I laugh even though it is the wrong moment to do so. “I
wasn’t going to fall out of love with you. I’ve been waiting patiently for you
to forgive me—call me—make some gesture to let me know where I stood after our
fight.”

“My heart was full of jealousy,” she admits. “It still is.”

I bristle a little and she feels it but I have no time to
rebut because she immediately accuses, “You threatened to rape me in front of
Gigi to prove your love for me. That’s messed up.”

“It wouldn’t be rape,” I say threateningly. Stretching over
her, I turn on a small boudoir lamp, and she makes a sound of distress in her
throat that makes me immediately regret my harsh tone. I don’t want her to fear
me. A soft golden glow brightens a small area around us and allows her to see
my face. “It would prove to both of you how important you are to me.”

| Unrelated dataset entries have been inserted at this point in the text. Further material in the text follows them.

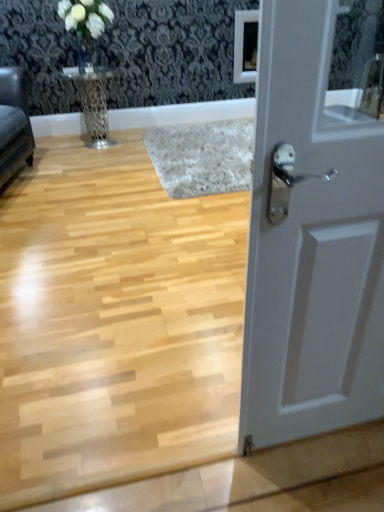 Question: From a real-world perspective, is white matte door at right positioned above or below velvet dark gray sofa at left?

Choices:
 (A) below
 (B) above

Answer: (B)

Question: Does point [284, 436] appear closer or farther from the camera than point [13, 162]?

Choices:
 (A) farther
 (B) closer

Answer: (B)

Question: Estimate the real-world distances between objects in this image. Which object is farther from the velvet dark gray sofa at left?

Choices:
 (A) metallic silver table at upper left
 (B) white matte door at right
 (C) clear glass vase at upper left

Answer: (B)

Question: Estimate the real-world distances between objects in this image. Which object is farther from the velvet dark gray sofa at left?

Choices:
 (A) metallic silver table at upper left
 (B) white matte door at right
 (C) clear glass vase at upper left

Answer: (B) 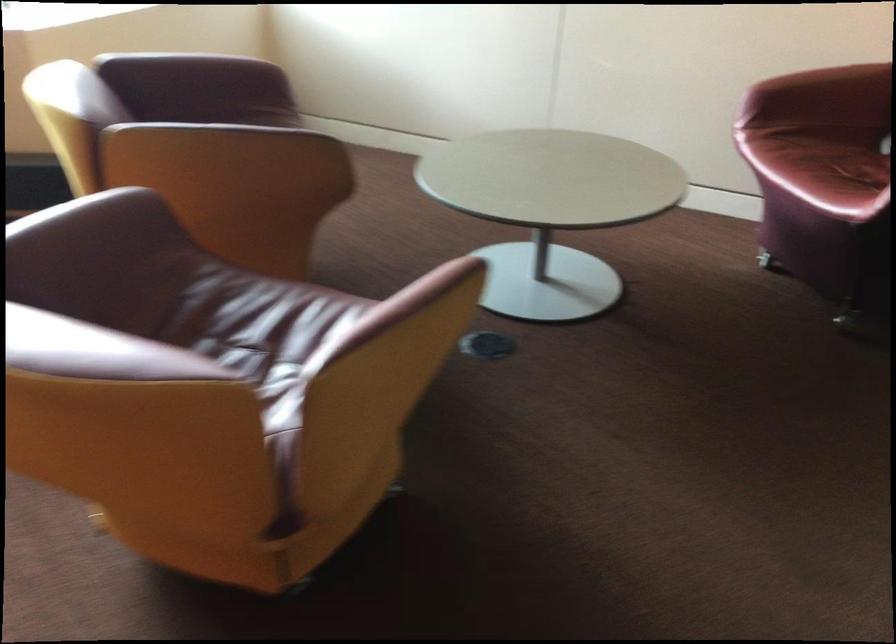 Locate an element on the screen. The height and width of the screenshot is (644, 896). brown chair sitting surface is located at coordinates [250, 323]. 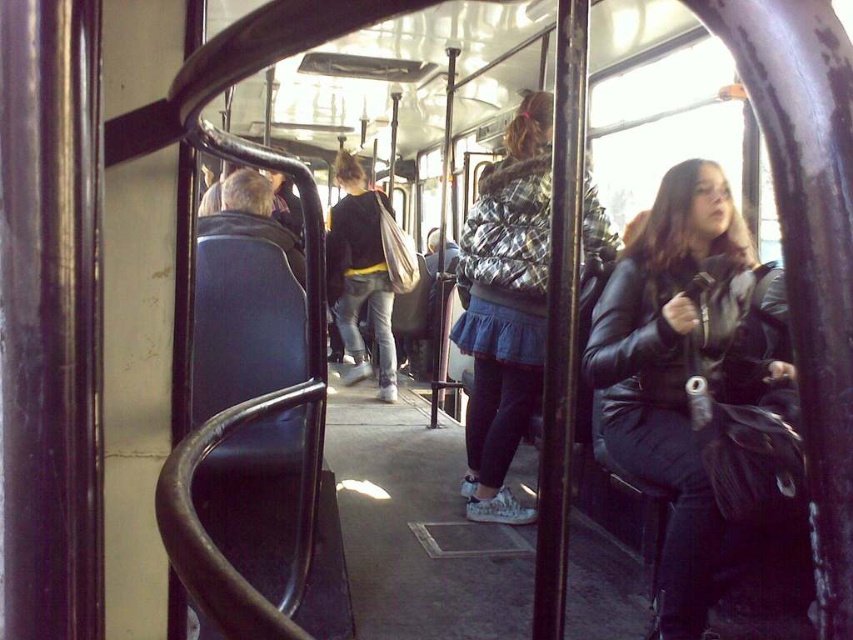 Consider the image. You are a passenger on a public bus and see two people wearing jackets. One is wearing a leather jacket at right and the other is wearing a black leather jacket at center. Which jacket is closer to you?

The leather jacket at right is closer to you than the black leather jacket at center.

You are a passenger on a bus and want to sit down. There is a seat represented by the point at (697, 387). Is this seat currently occupied?

The seat represented by the point at (697, 387) is occupied by the leather jacket at right, so it is currently occupied.

You are a passenger on a public bus and notice two coats at the center of the scene. The plaid fur coat at center and the black leather jacket at center. Which one is closer to the floor?

The plaid fur coat at center is below the black leather jacket at center, so the plaid fur coat at center is closer to the floor. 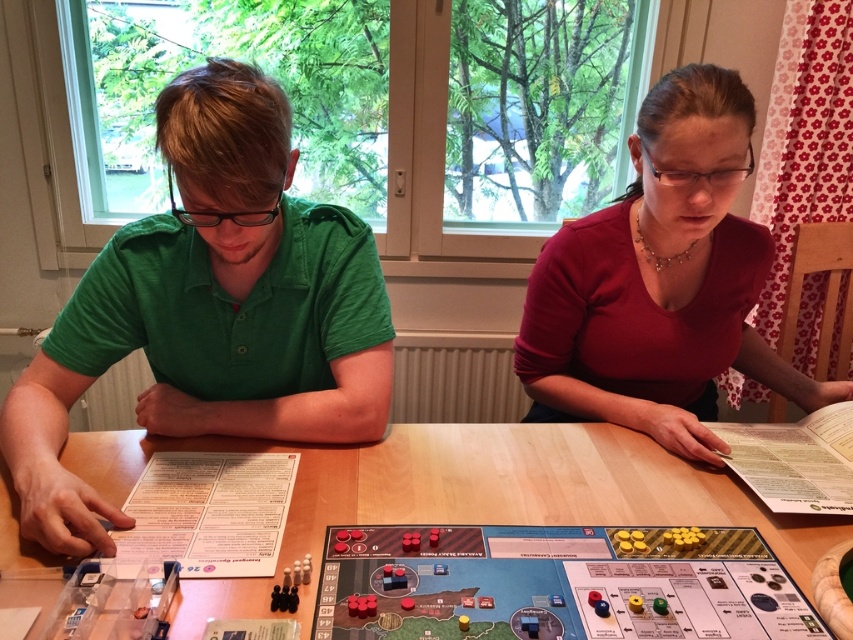 Which is more to the left, matte red shirt at center or wooden table at center?

wooden table at center is more to the left.

This screenshot has width=853, height=640. Identify the location of matte red shirt at center. (660, 282).

Is point (236, 83) closer to camera compared to point (747, 566)?

Yes, point (236, 83) is in front of point (747, 566).

Who is higher up, green cotton shirt at left or wooden board game at center?

green cotton shirt at left

Is point (68, 483) less distant than point (445, 556)?

No, (68, 483) is behind (445, 556).

You are a GUI agent. You are given a task and a screenshot of the screen. Output one action in this format:
    pyautogui.click(x=<x>, y=<y>)
    Task: Click on the green cotton shirt at left
    The width and height of the screenshot is (853, 640).
    Given the screenshot: What is the action you would take?
    pyautogui.click(x=212, y=308)

Between point (171, 428) and point (447, 522), which one is positioned in front?

Point (447, 522) is in front.

Which is behind, point (354, 220) or point (444, 496)?

The point (354, 220) is behind.

Measure the distance between point [215,401] and camera.

1.15 meters

You are a GUI agent. You are given a task and a screenshot of the screen. Output one action in this format:
    pyautogui.click(x=<x>, y=<y>)
    Task: Click on the green cotton shirt at left
    The width and height of the screenshot is (853, 640).
    Given the screenshot: What is the action you would take?
    pyautogui.click(x=212, y=308) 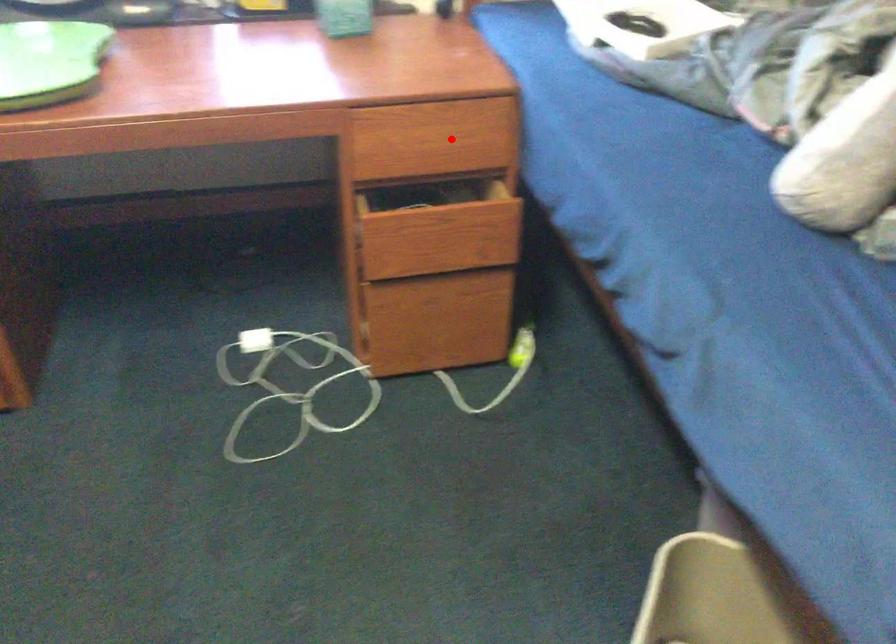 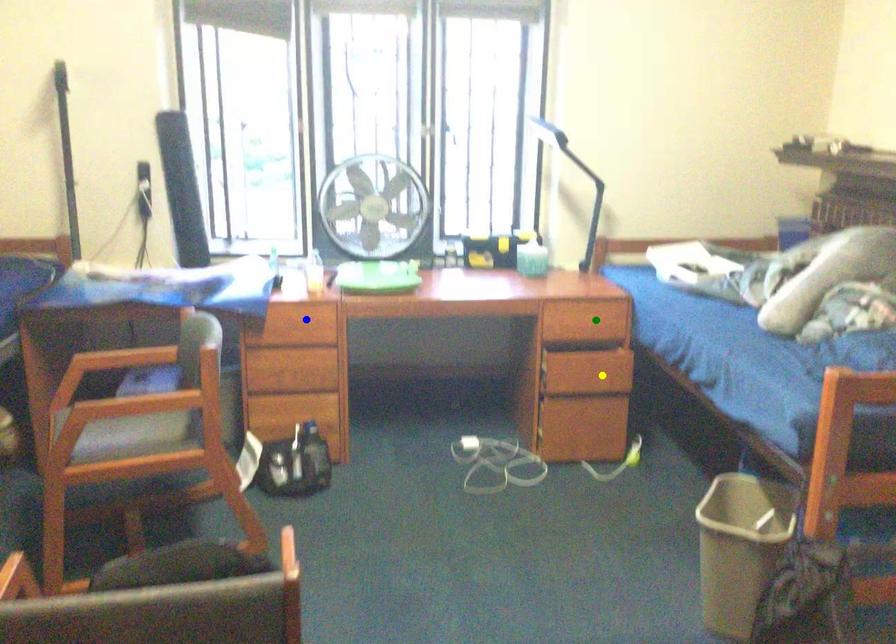 Question: I am providing you with two images of the same scene from different viewpoints. A red point is marked on the first image. You are given multiple points on the second image. Which spot in image 2 lines up with the point in image 1?

Choices:
 (A) yellow point
 (B) green point
 (C) blue point

Answer: (B) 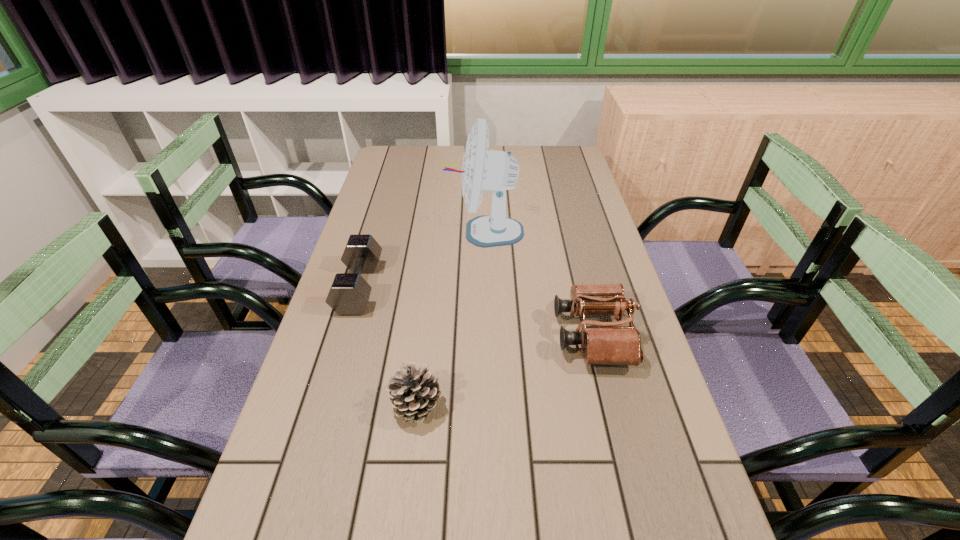 This screenshot has width=960, height=540. Identify the location of vacant area that lies between the nearest object and the tallest object. (450, 319).

Where is `empty location between the dumbbell and the tallest object`? The image size is (960, 540). empty location between the dumbbell and the tallest object is located at coordinates 421,259.

Identify the location of free spot between the binoculars and the farthest object. (539, 284).

This screenshot has width=960, height=540. In order to click on free space between the leftmost object and the binoculars in this screenshot , I will do `click(476, 311)`.

Image resolution: width=960 pixels, height=540 pixels. I want to click on free space between the pinecone and the leftmost object, so click(388, 346).

Locate an element on the screen. vacant space that's between the farthest object and the pinecone is located at coordinates (450, 319).

Identify which object is located as the nearest to the dumbbell. Please provide its 2D coordinates. Your answer should be formatted as a tuple, i.e. [(x, y)], where the tuple contains the x and y coordinates of a point satisfying the conditions above.

[(495, 171)]

Locate which object ranks third in proximity to the rightmost object. Please provide its 2D coordinates. Your answer should be formatted as a tuple, i.e. [(x, y)], where the tuple contains the x and y coordinates of a point satisfying the conditions above.

[(349, 294)]

Identify the location of vacant space that satisfies the following two spatial constraints: 1. through the eyepieces of the rightmost object; 2. on the front side of the pinecone. This screenshot has height=540, width=960. (611, 405).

She sits up in the bed and her expression convinces me she
isn’t afraid of me. Squaring her shoulders and lifting her chin, she is the
image of a ready warrior—even naked and vulnerable. She surprises me more and
more.

“I am here to face my demons, and I want to be with you,
George, every part of you. The Doctor Psycho you. The polyamorous you.”

I narrow my gaze.

“I mean it, George. Call it an epiphany.”

“An epiphany?”

“The only way we are ever going to be happy together is if I
come to terms with what your polyamorous nature is going to mean to our
relationship. Whether you go on dates or whether we participate together in a
ménage. I also have to define my role. Do I want to date others? Do I want to
participate at the club? Would I enjoy being part of a threesome? Because I
don’t know, I really don’t. Before meeting you, I never even considered such
things.” She meets my gaze. “I want to watch you with her.”

I’m truly left speechless. “I don’t know that I want to have
sex with Gigi.”

She gives me a hard look. “You might not have had
intercourse with her, but you have topped her while I was away. She calls you
Master.”

I won’t lie to her by denying it. I also won’t admit
anything.

“Can you see yourself in a long-term relationship with me?”

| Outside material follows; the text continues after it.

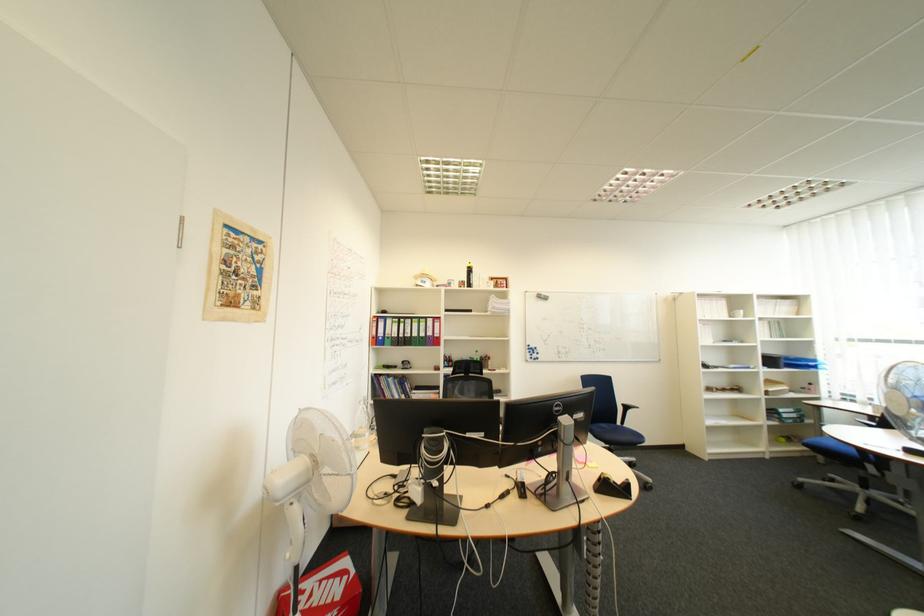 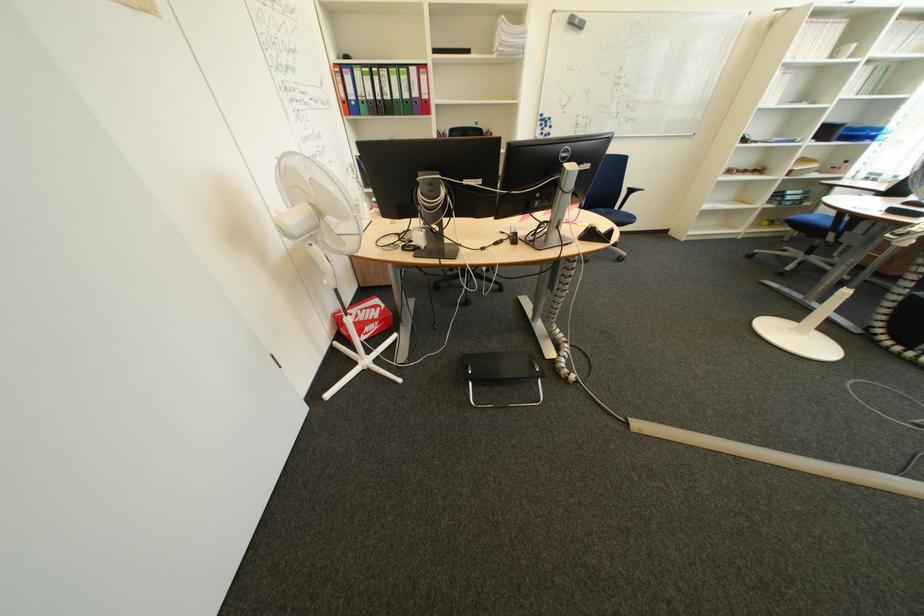 Where in the second image is the point corresponding to point 784,363 from the first image?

It’s far too easy. I imagine her living here. I imagine
children with dark hair and almond-shaped eyes. I whisper, “Yes.”

“Do you have a way for me to watch you topping Gigi?”

I force myself not to squirm uncomfortably. “I have a
surveillance system that links to all of the rooms.”

“Then what’s the problem? You top Gigi, I watch, and from
there we will face that I either can deal with this or not.”

“That’s oversimplifying things a bit.”

“But it’s a start in the right direction, right?”

I can’t argue with her logic, but I feel compelled to make
her see the bigger picture. “Let’s assume you are okay watching me with Gigi,
what do you see as the next step?”

“The next step?”

“Would you consider joining us for a threesome?”

Lin reacts predictably, dropping her face and shielding with
her hair.

“And if you found yourself actually enjoying yourself in a
threesome, would you consider forming a ménage?”

She slowly meets my gaze and I don’t see the disgust I
thought I would reflected in her eyes. She licks her lips. “How am I expected
to know the answer to such questions?”